Schlesinger, S. ; Kaffe, B. ; Melcer, S. ; Aguilera, J. D. ; Sivaraman, D. M. ; Kaplan, T. ; Meshorer, E. A hyperdynamic H3.3 nucleosome marks promoter regions in pluripotent embryonic stem cells. Nucleic Acids Research 2017, 45, 12181-12194. Publisher's VersionAbstract
Histone variants and their chaperones are key regulators of eukaryotic transcription, and are critical for normal development. The histone variant H3.3 has been shown to play important roles in pluripotency and differentiation, and although its genome-wide patterns have been investigated, little is known about the role of its dynamic turnover in transcriptional regulation.

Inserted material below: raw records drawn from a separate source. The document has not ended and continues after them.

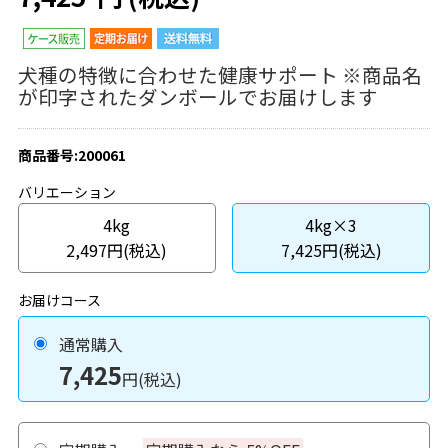
犬種の特徴に合わせた健康サポート ※商品名
が印字されたダンボールでお届けします
商品番号:200061
バリエーション
4kg
4kg×3
2,497円(税込)
7,425円(税込)
お届けコース
通常購入
7,425
円(税込)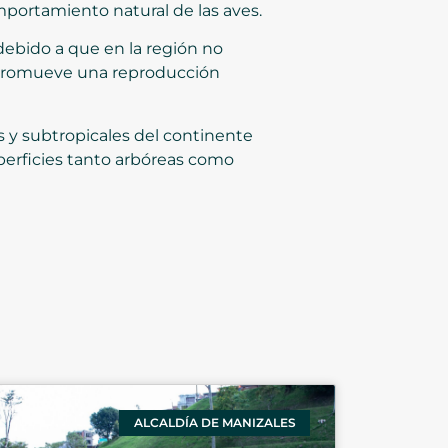
omportamiento natural de las aves.
ebido a que en la región no
e promueve una reproducción
s y subtropicales del continente
uperficies tanto arbóreas como
ALCALDÍA DE MANIZALES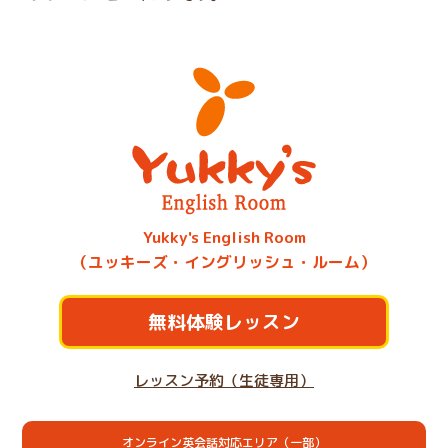
Yukky's English Room
（ユッキーズ・イングリッシュ・ルーム）
無料体験レッスン
レッスン予約（生徒専用）
オンライン英会話対応エリア（一部）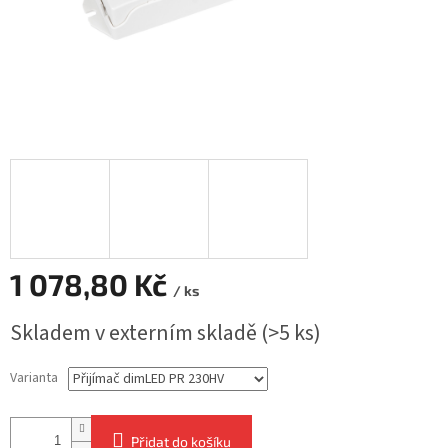
1 078,80 Kč
/ ks
Měrná
Skladem v externím skladě
(>5 ks)
cena:
Varianta
Přidat do košíku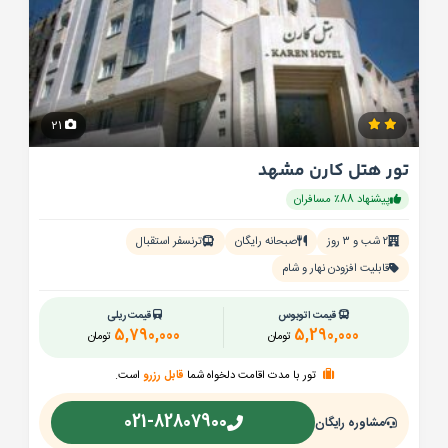
21
تور هتل کارن مشهد
پیشنهاد 88٪ مسافران
۲ شب و ۳ روز
صبحانه رایگان
ترنسفر استقبال
قابلیت افزودن نهار و شام
قیمت اتوبوس
قیمت ریلی
5,790,000
5,290,000
تومان
تومان
تور با مدت اقامت دلخواه شما
قابل رزرو
است.
021-82807900
مشاوره رایگان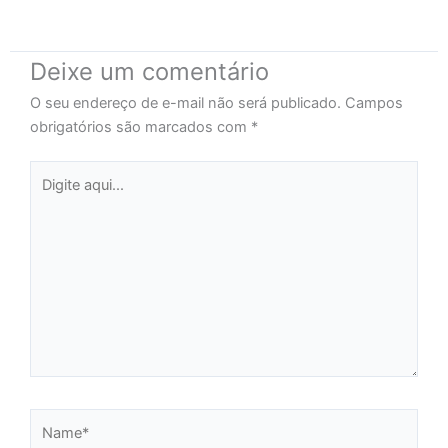
Deixe um comentário
O seu endereço de e-mail não será publicado.
Campos
obrigatórios são marcados com
*
Digite
aqui...
Name*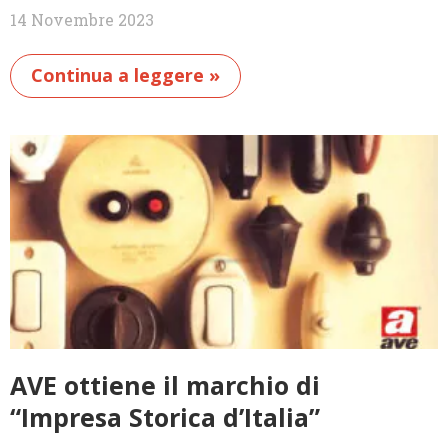
14 Novembre 2023
Continua a leggere »
AVE ottiene il marchio di
“Impresa Storica d’Italia”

To elucidate the role of H3.3 dynamics in embryonic stem cell (ESC) biology, we generated mouse ESC lines carrying a single copy of a doxycycline (Dox)-inducible HA-tagged version of H3.3 and monitored the rate of H3.3 incorporation by ChIP-seq at varying time points following Dox induction, before and after RA-induced differentiation. Comparing H3.3 turnover profiles in ESCs and RA-treated cells, we identified a hyperdynamic H3.3-containing nucleosome at the −1 position in promoters of genes expressed in ESCs. This dynamic nucleosome is restricted and shifted downstream into the +1 position following differentiation. We suggest that histone turnover dynamics provides an additional mechanism involved in expression regulation, and that a hyperdynamic −1 nucleosome marks promoters in ESCs. Our data provide evidence for regional regulation of H3.3 turnover in ESC promoters, and calls for testing, in high resolution, the dynamic behavior of additional histone variants and other structural chromatin proteins.